In the data below, locate each line with the word "תעשייתי" and list it.

Records for this exercise:
>>>>

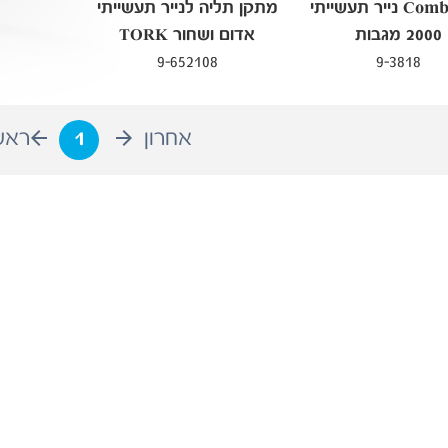
Combi roll נייר תעשייתי
מתקן תליה לנייר תעשייתי
2000 מגבות
אדום ושחור TORK
9-652108
9-3818
אחרון
1
ראש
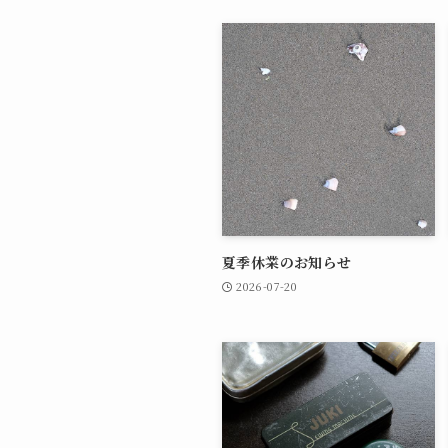
夏季休業のお知らせ
2026-07-20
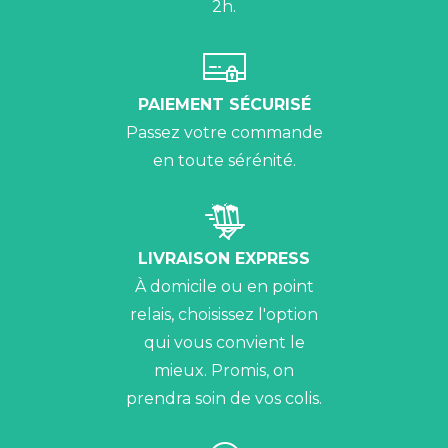
2h.
PAIEMENT SÉCURISÉ
Passez votre commande
en toute sérénité.
LIVRAISON EXPRESS
À domicile ou en point
relais, choisissez l'option
qui vous convient le
mieux. Promis, on
prendra soin de vos colis.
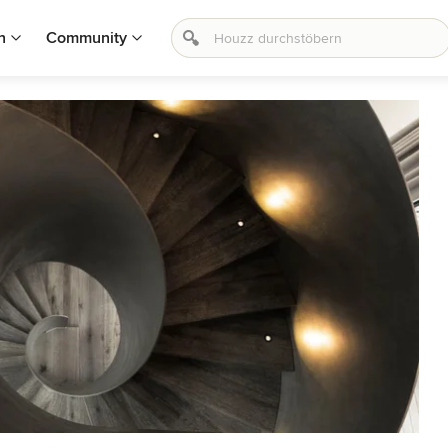
n
Community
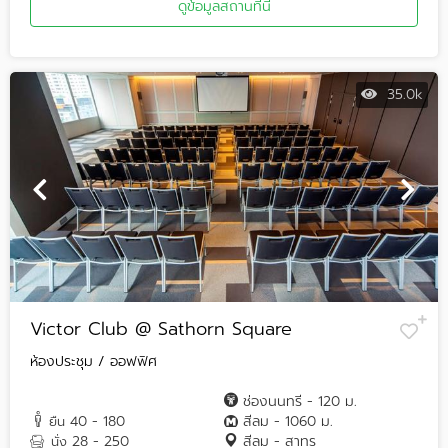
ดูข้อมูลสถานที่นี้
35.0k
Victor Club @ Sathorn Square
ห้องประชุม / ออฟฟิศ
ช่องนนทรี - 120 ม.
40 - 180
สีลม - 1060 ม.
ยืน
28 - 250
สีลม - สาทร
นั่ง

<<<<

Solution to the exercise:
Combi roll נייר תעשייתי
מתקן תליה לנייר תעשייתי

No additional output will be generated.